Required action
The output must reproduce each line of the data word for word.

Data records
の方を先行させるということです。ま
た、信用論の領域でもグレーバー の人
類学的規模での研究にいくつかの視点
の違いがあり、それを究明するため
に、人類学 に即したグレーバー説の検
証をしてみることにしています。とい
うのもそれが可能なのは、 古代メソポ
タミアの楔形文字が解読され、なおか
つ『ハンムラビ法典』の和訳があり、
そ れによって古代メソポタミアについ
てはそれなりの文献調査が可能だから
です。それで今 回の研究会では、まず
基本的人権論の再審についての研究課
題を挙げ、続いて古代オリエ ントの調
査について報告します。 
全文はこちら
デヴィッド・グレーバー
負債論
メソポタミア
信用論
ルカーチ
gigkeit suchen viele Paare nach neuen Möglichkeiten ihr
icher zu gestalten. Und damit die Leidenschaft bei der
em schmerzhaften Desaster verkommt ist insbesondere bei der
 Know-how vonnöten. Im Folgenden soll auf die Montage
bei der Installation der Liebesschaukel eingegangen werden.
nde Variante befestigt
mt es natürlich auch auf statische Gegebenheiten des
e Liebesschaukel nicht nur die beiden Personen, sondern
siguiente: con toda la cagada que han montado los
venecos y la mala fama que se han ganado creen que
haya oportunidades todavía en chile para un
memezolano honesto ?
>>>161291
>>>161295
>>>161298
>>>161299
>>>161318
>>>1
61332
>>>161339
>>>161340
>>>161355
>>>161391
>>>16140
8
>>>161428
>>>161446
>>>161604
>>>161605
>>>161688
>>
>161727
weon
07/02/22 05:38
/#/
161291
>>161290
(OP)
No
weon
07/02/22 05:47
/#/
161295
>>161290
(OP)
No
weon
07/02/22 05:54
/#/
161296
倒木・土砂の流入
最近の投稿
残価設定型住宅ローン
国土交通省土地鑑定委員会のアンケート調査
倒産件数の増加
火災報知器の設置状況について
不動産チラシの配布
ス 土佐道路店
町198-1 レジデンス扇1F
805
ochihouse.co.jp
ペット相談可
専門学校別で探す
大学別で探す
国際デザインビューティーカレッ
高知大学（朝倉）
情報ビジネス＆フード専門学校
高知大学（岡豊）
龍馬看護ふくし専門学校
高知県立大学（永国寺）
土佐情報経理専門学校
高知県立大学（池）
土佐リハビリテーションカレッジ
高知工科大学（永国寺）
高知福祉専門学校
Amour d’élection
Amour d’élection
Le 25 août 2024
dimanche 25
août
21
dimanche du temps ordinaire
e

Task output
の方を先行させるということです。ま
た、信用論の領域でもグレーバー の人
類学的規模での研究にいくつかの視点
の違いがあり、それを究明するため
に、人類学 に即したグレーバー説の検
証をしてみることにしています。とい
うのもそれが可能なのは、 古代メソポ
タミアの楔形文字が解読され、なおか
つ『ハンムラビ法典』の和訳があり、
そ れによって古代メソポタミアについ
てはそれなりの文献調査が可能だから
です。それで今 回の研究会では、まず
基本的人権論の再審についての研究課
題を挙げ、続いて古代オリエ ントの調
査について報告します。 
全文はこちら
デヴィッド・グレーバー
負債論
メソポタミア
信用論
ルカーチ
gigkeit suchen viele Paare nach neuen Möglichkeiten ihr
icher zu gestalten. Und damit die Leidenschaft bei der
em schmerzhaften Desaster verkommt ist insbesondere bei der
 Know-how vonnöten. Im Folgenden soll auf die Montage
bei der Installation der Liebesschaukel eingegangen werden.
nde Variante befestigt
mt es natürlich auch auf statische Gegebenheiten des
e Liebesschaukel nicht nur die beiden Personen, sondern
siguiente: con toda la cagada que han montado los
venecos y la mala fama que se han ganado creen que
haya oportunidades todavía en chile para un
memezolano honesto ?
>>>161291
>>>161295
>>>161298
>>>161299
>>>161318
>>>1
61332
>>>161339
>>>161340
>>>161355
>>>161391
>>>16140
8
>>>161428
>>>161446
>>>161604
>>>161605
>>>161688
>>
>161727
weon
07/02/22 05:38
/#/
161291
>>161290
(OP)
No
weon
07/02/22 05:47
/#/
161295
>>161290
(OP)
No
weon
07/02/22 05:54
/#/
161296
倒木・土砂の流入
最近の投稿
残価設定型住宅ローン
国土交通省土地鑑定委員会のアンケート調査
倒産件数の増加
火災報知器の設置状況について
不動産チラシの配布
ス 土佐道路店
町198-1 レジデンス扇1F
805
ochihouse.co.jp
ペット相談可
専門学校別で探す
大学別で探す
国際デザインビューティーカレッ
高知大学（朝倉）
情報ビジネス＆フード専門学校
高知大学（岡豊）
龍馬看護ふくし専門学校
高知県立大学（永国寺）
土佐情報経理専門学校
高知県立大学（池）
土佐リハビリテーションカレッジ
高知工科大学（永国寺）
高知福祉専門学校
Amour d’élection
Amour d’élection
Le 25 août 2024
dimanche 25
août
21
dimanche du temps ordinaire
e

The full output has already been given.